Der Unterschied in der Reaktion von Männern und Frauen nach dem Geschlechtsverkehr führt oft zu Verwirrung, Beleidigung und Missverständnissen. Ein Mann, der gerade seine ganze Leidenschaft und Aktivität gezeigt hat, wendet sich plötzlich ab und schläft ein. Eine Frau hingegen braucht emotionale Nähe, kontinuierliche Kommunikation und Wärme. Diese Wahrnehmungslücke mag grausam und ungerecht erscheinen, vor allem wenn sie als persönliche Gleichgültigkeit empfunden wird. Die Ursprünge eines solchen Verhaltens liegen jedoch viel tiefer als bloße Gleichgültigkeit oder Egoismus.

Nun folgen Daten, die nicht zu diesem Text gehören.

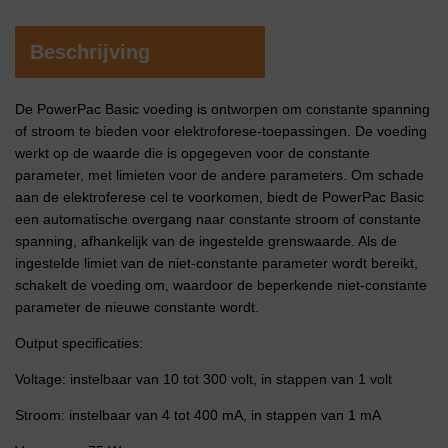
Beschrijving
De PowerPac Basic voeding is ontworpen om constante spanning
of stroom te bieden voor elektroforese-toepassingen. De voeding
werkt op de waarde die is opgegeven voor de constante
parameter, met limieten voor de andere parameters. Om schade
aan de elektroferese cel te voorkomen, biedt de PowerPac Basic
een automatische overgang naar constante stroom of constante
spanning, afhankelijk van de ingestelde grenswaarde. Als de
ingestelde limiet van de niet-constante parameter wordt bereikt,
schakelt de voeding om, waardoor de beperkende niet-constante
parameter de nieuwe constante wordt.
Output specificaties:
Voltage: instelbaar van 10 tot 300 volt, in stappen van 1 volt
Stroom: instelbaar van 4 tot 400 mA, in stappen van 1 mA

Schon die alten Kulturen versuchten, die unterschiedlichen Reaktionen der Geschlechter nach dem Geschlechtsverkehr zu erklären. Die Ägypter zum Beispiel betrachteten das Sexualleben von Männern und Frauen als von Natur aus ungleich. Die männliche Sexualität besteht ihrer Meinung nach aus drei Phasen: Erregung, Handlung und Vollendung. Die weibliche Sexualität bestand aus vier Phasen, einschließlich der emotionalen Vorbereitung und der symbolischen Fortführung in Form der Möglichkeit der Empfängnis.
Unter diesem Gesichtspunkt wird klar, warum der Mann nach der Ejakulation im übertragenen Sinne das Gefühl hat, „am Ende seiner Reise“ zu sein. Er hat seine Handlung vollzogen, sein Körper hat eine starke Energiefreisetzung erfahren und will sich nun erholen. Bei der Frau hingegen beginnt eine neue Phase - eine emotionale Steigerung, ein Verlangen nach Intimität und ein Gefühl der inneren Sättigung, das nicht immer von der physiologischen Tatsache der Empfängnis abhängt.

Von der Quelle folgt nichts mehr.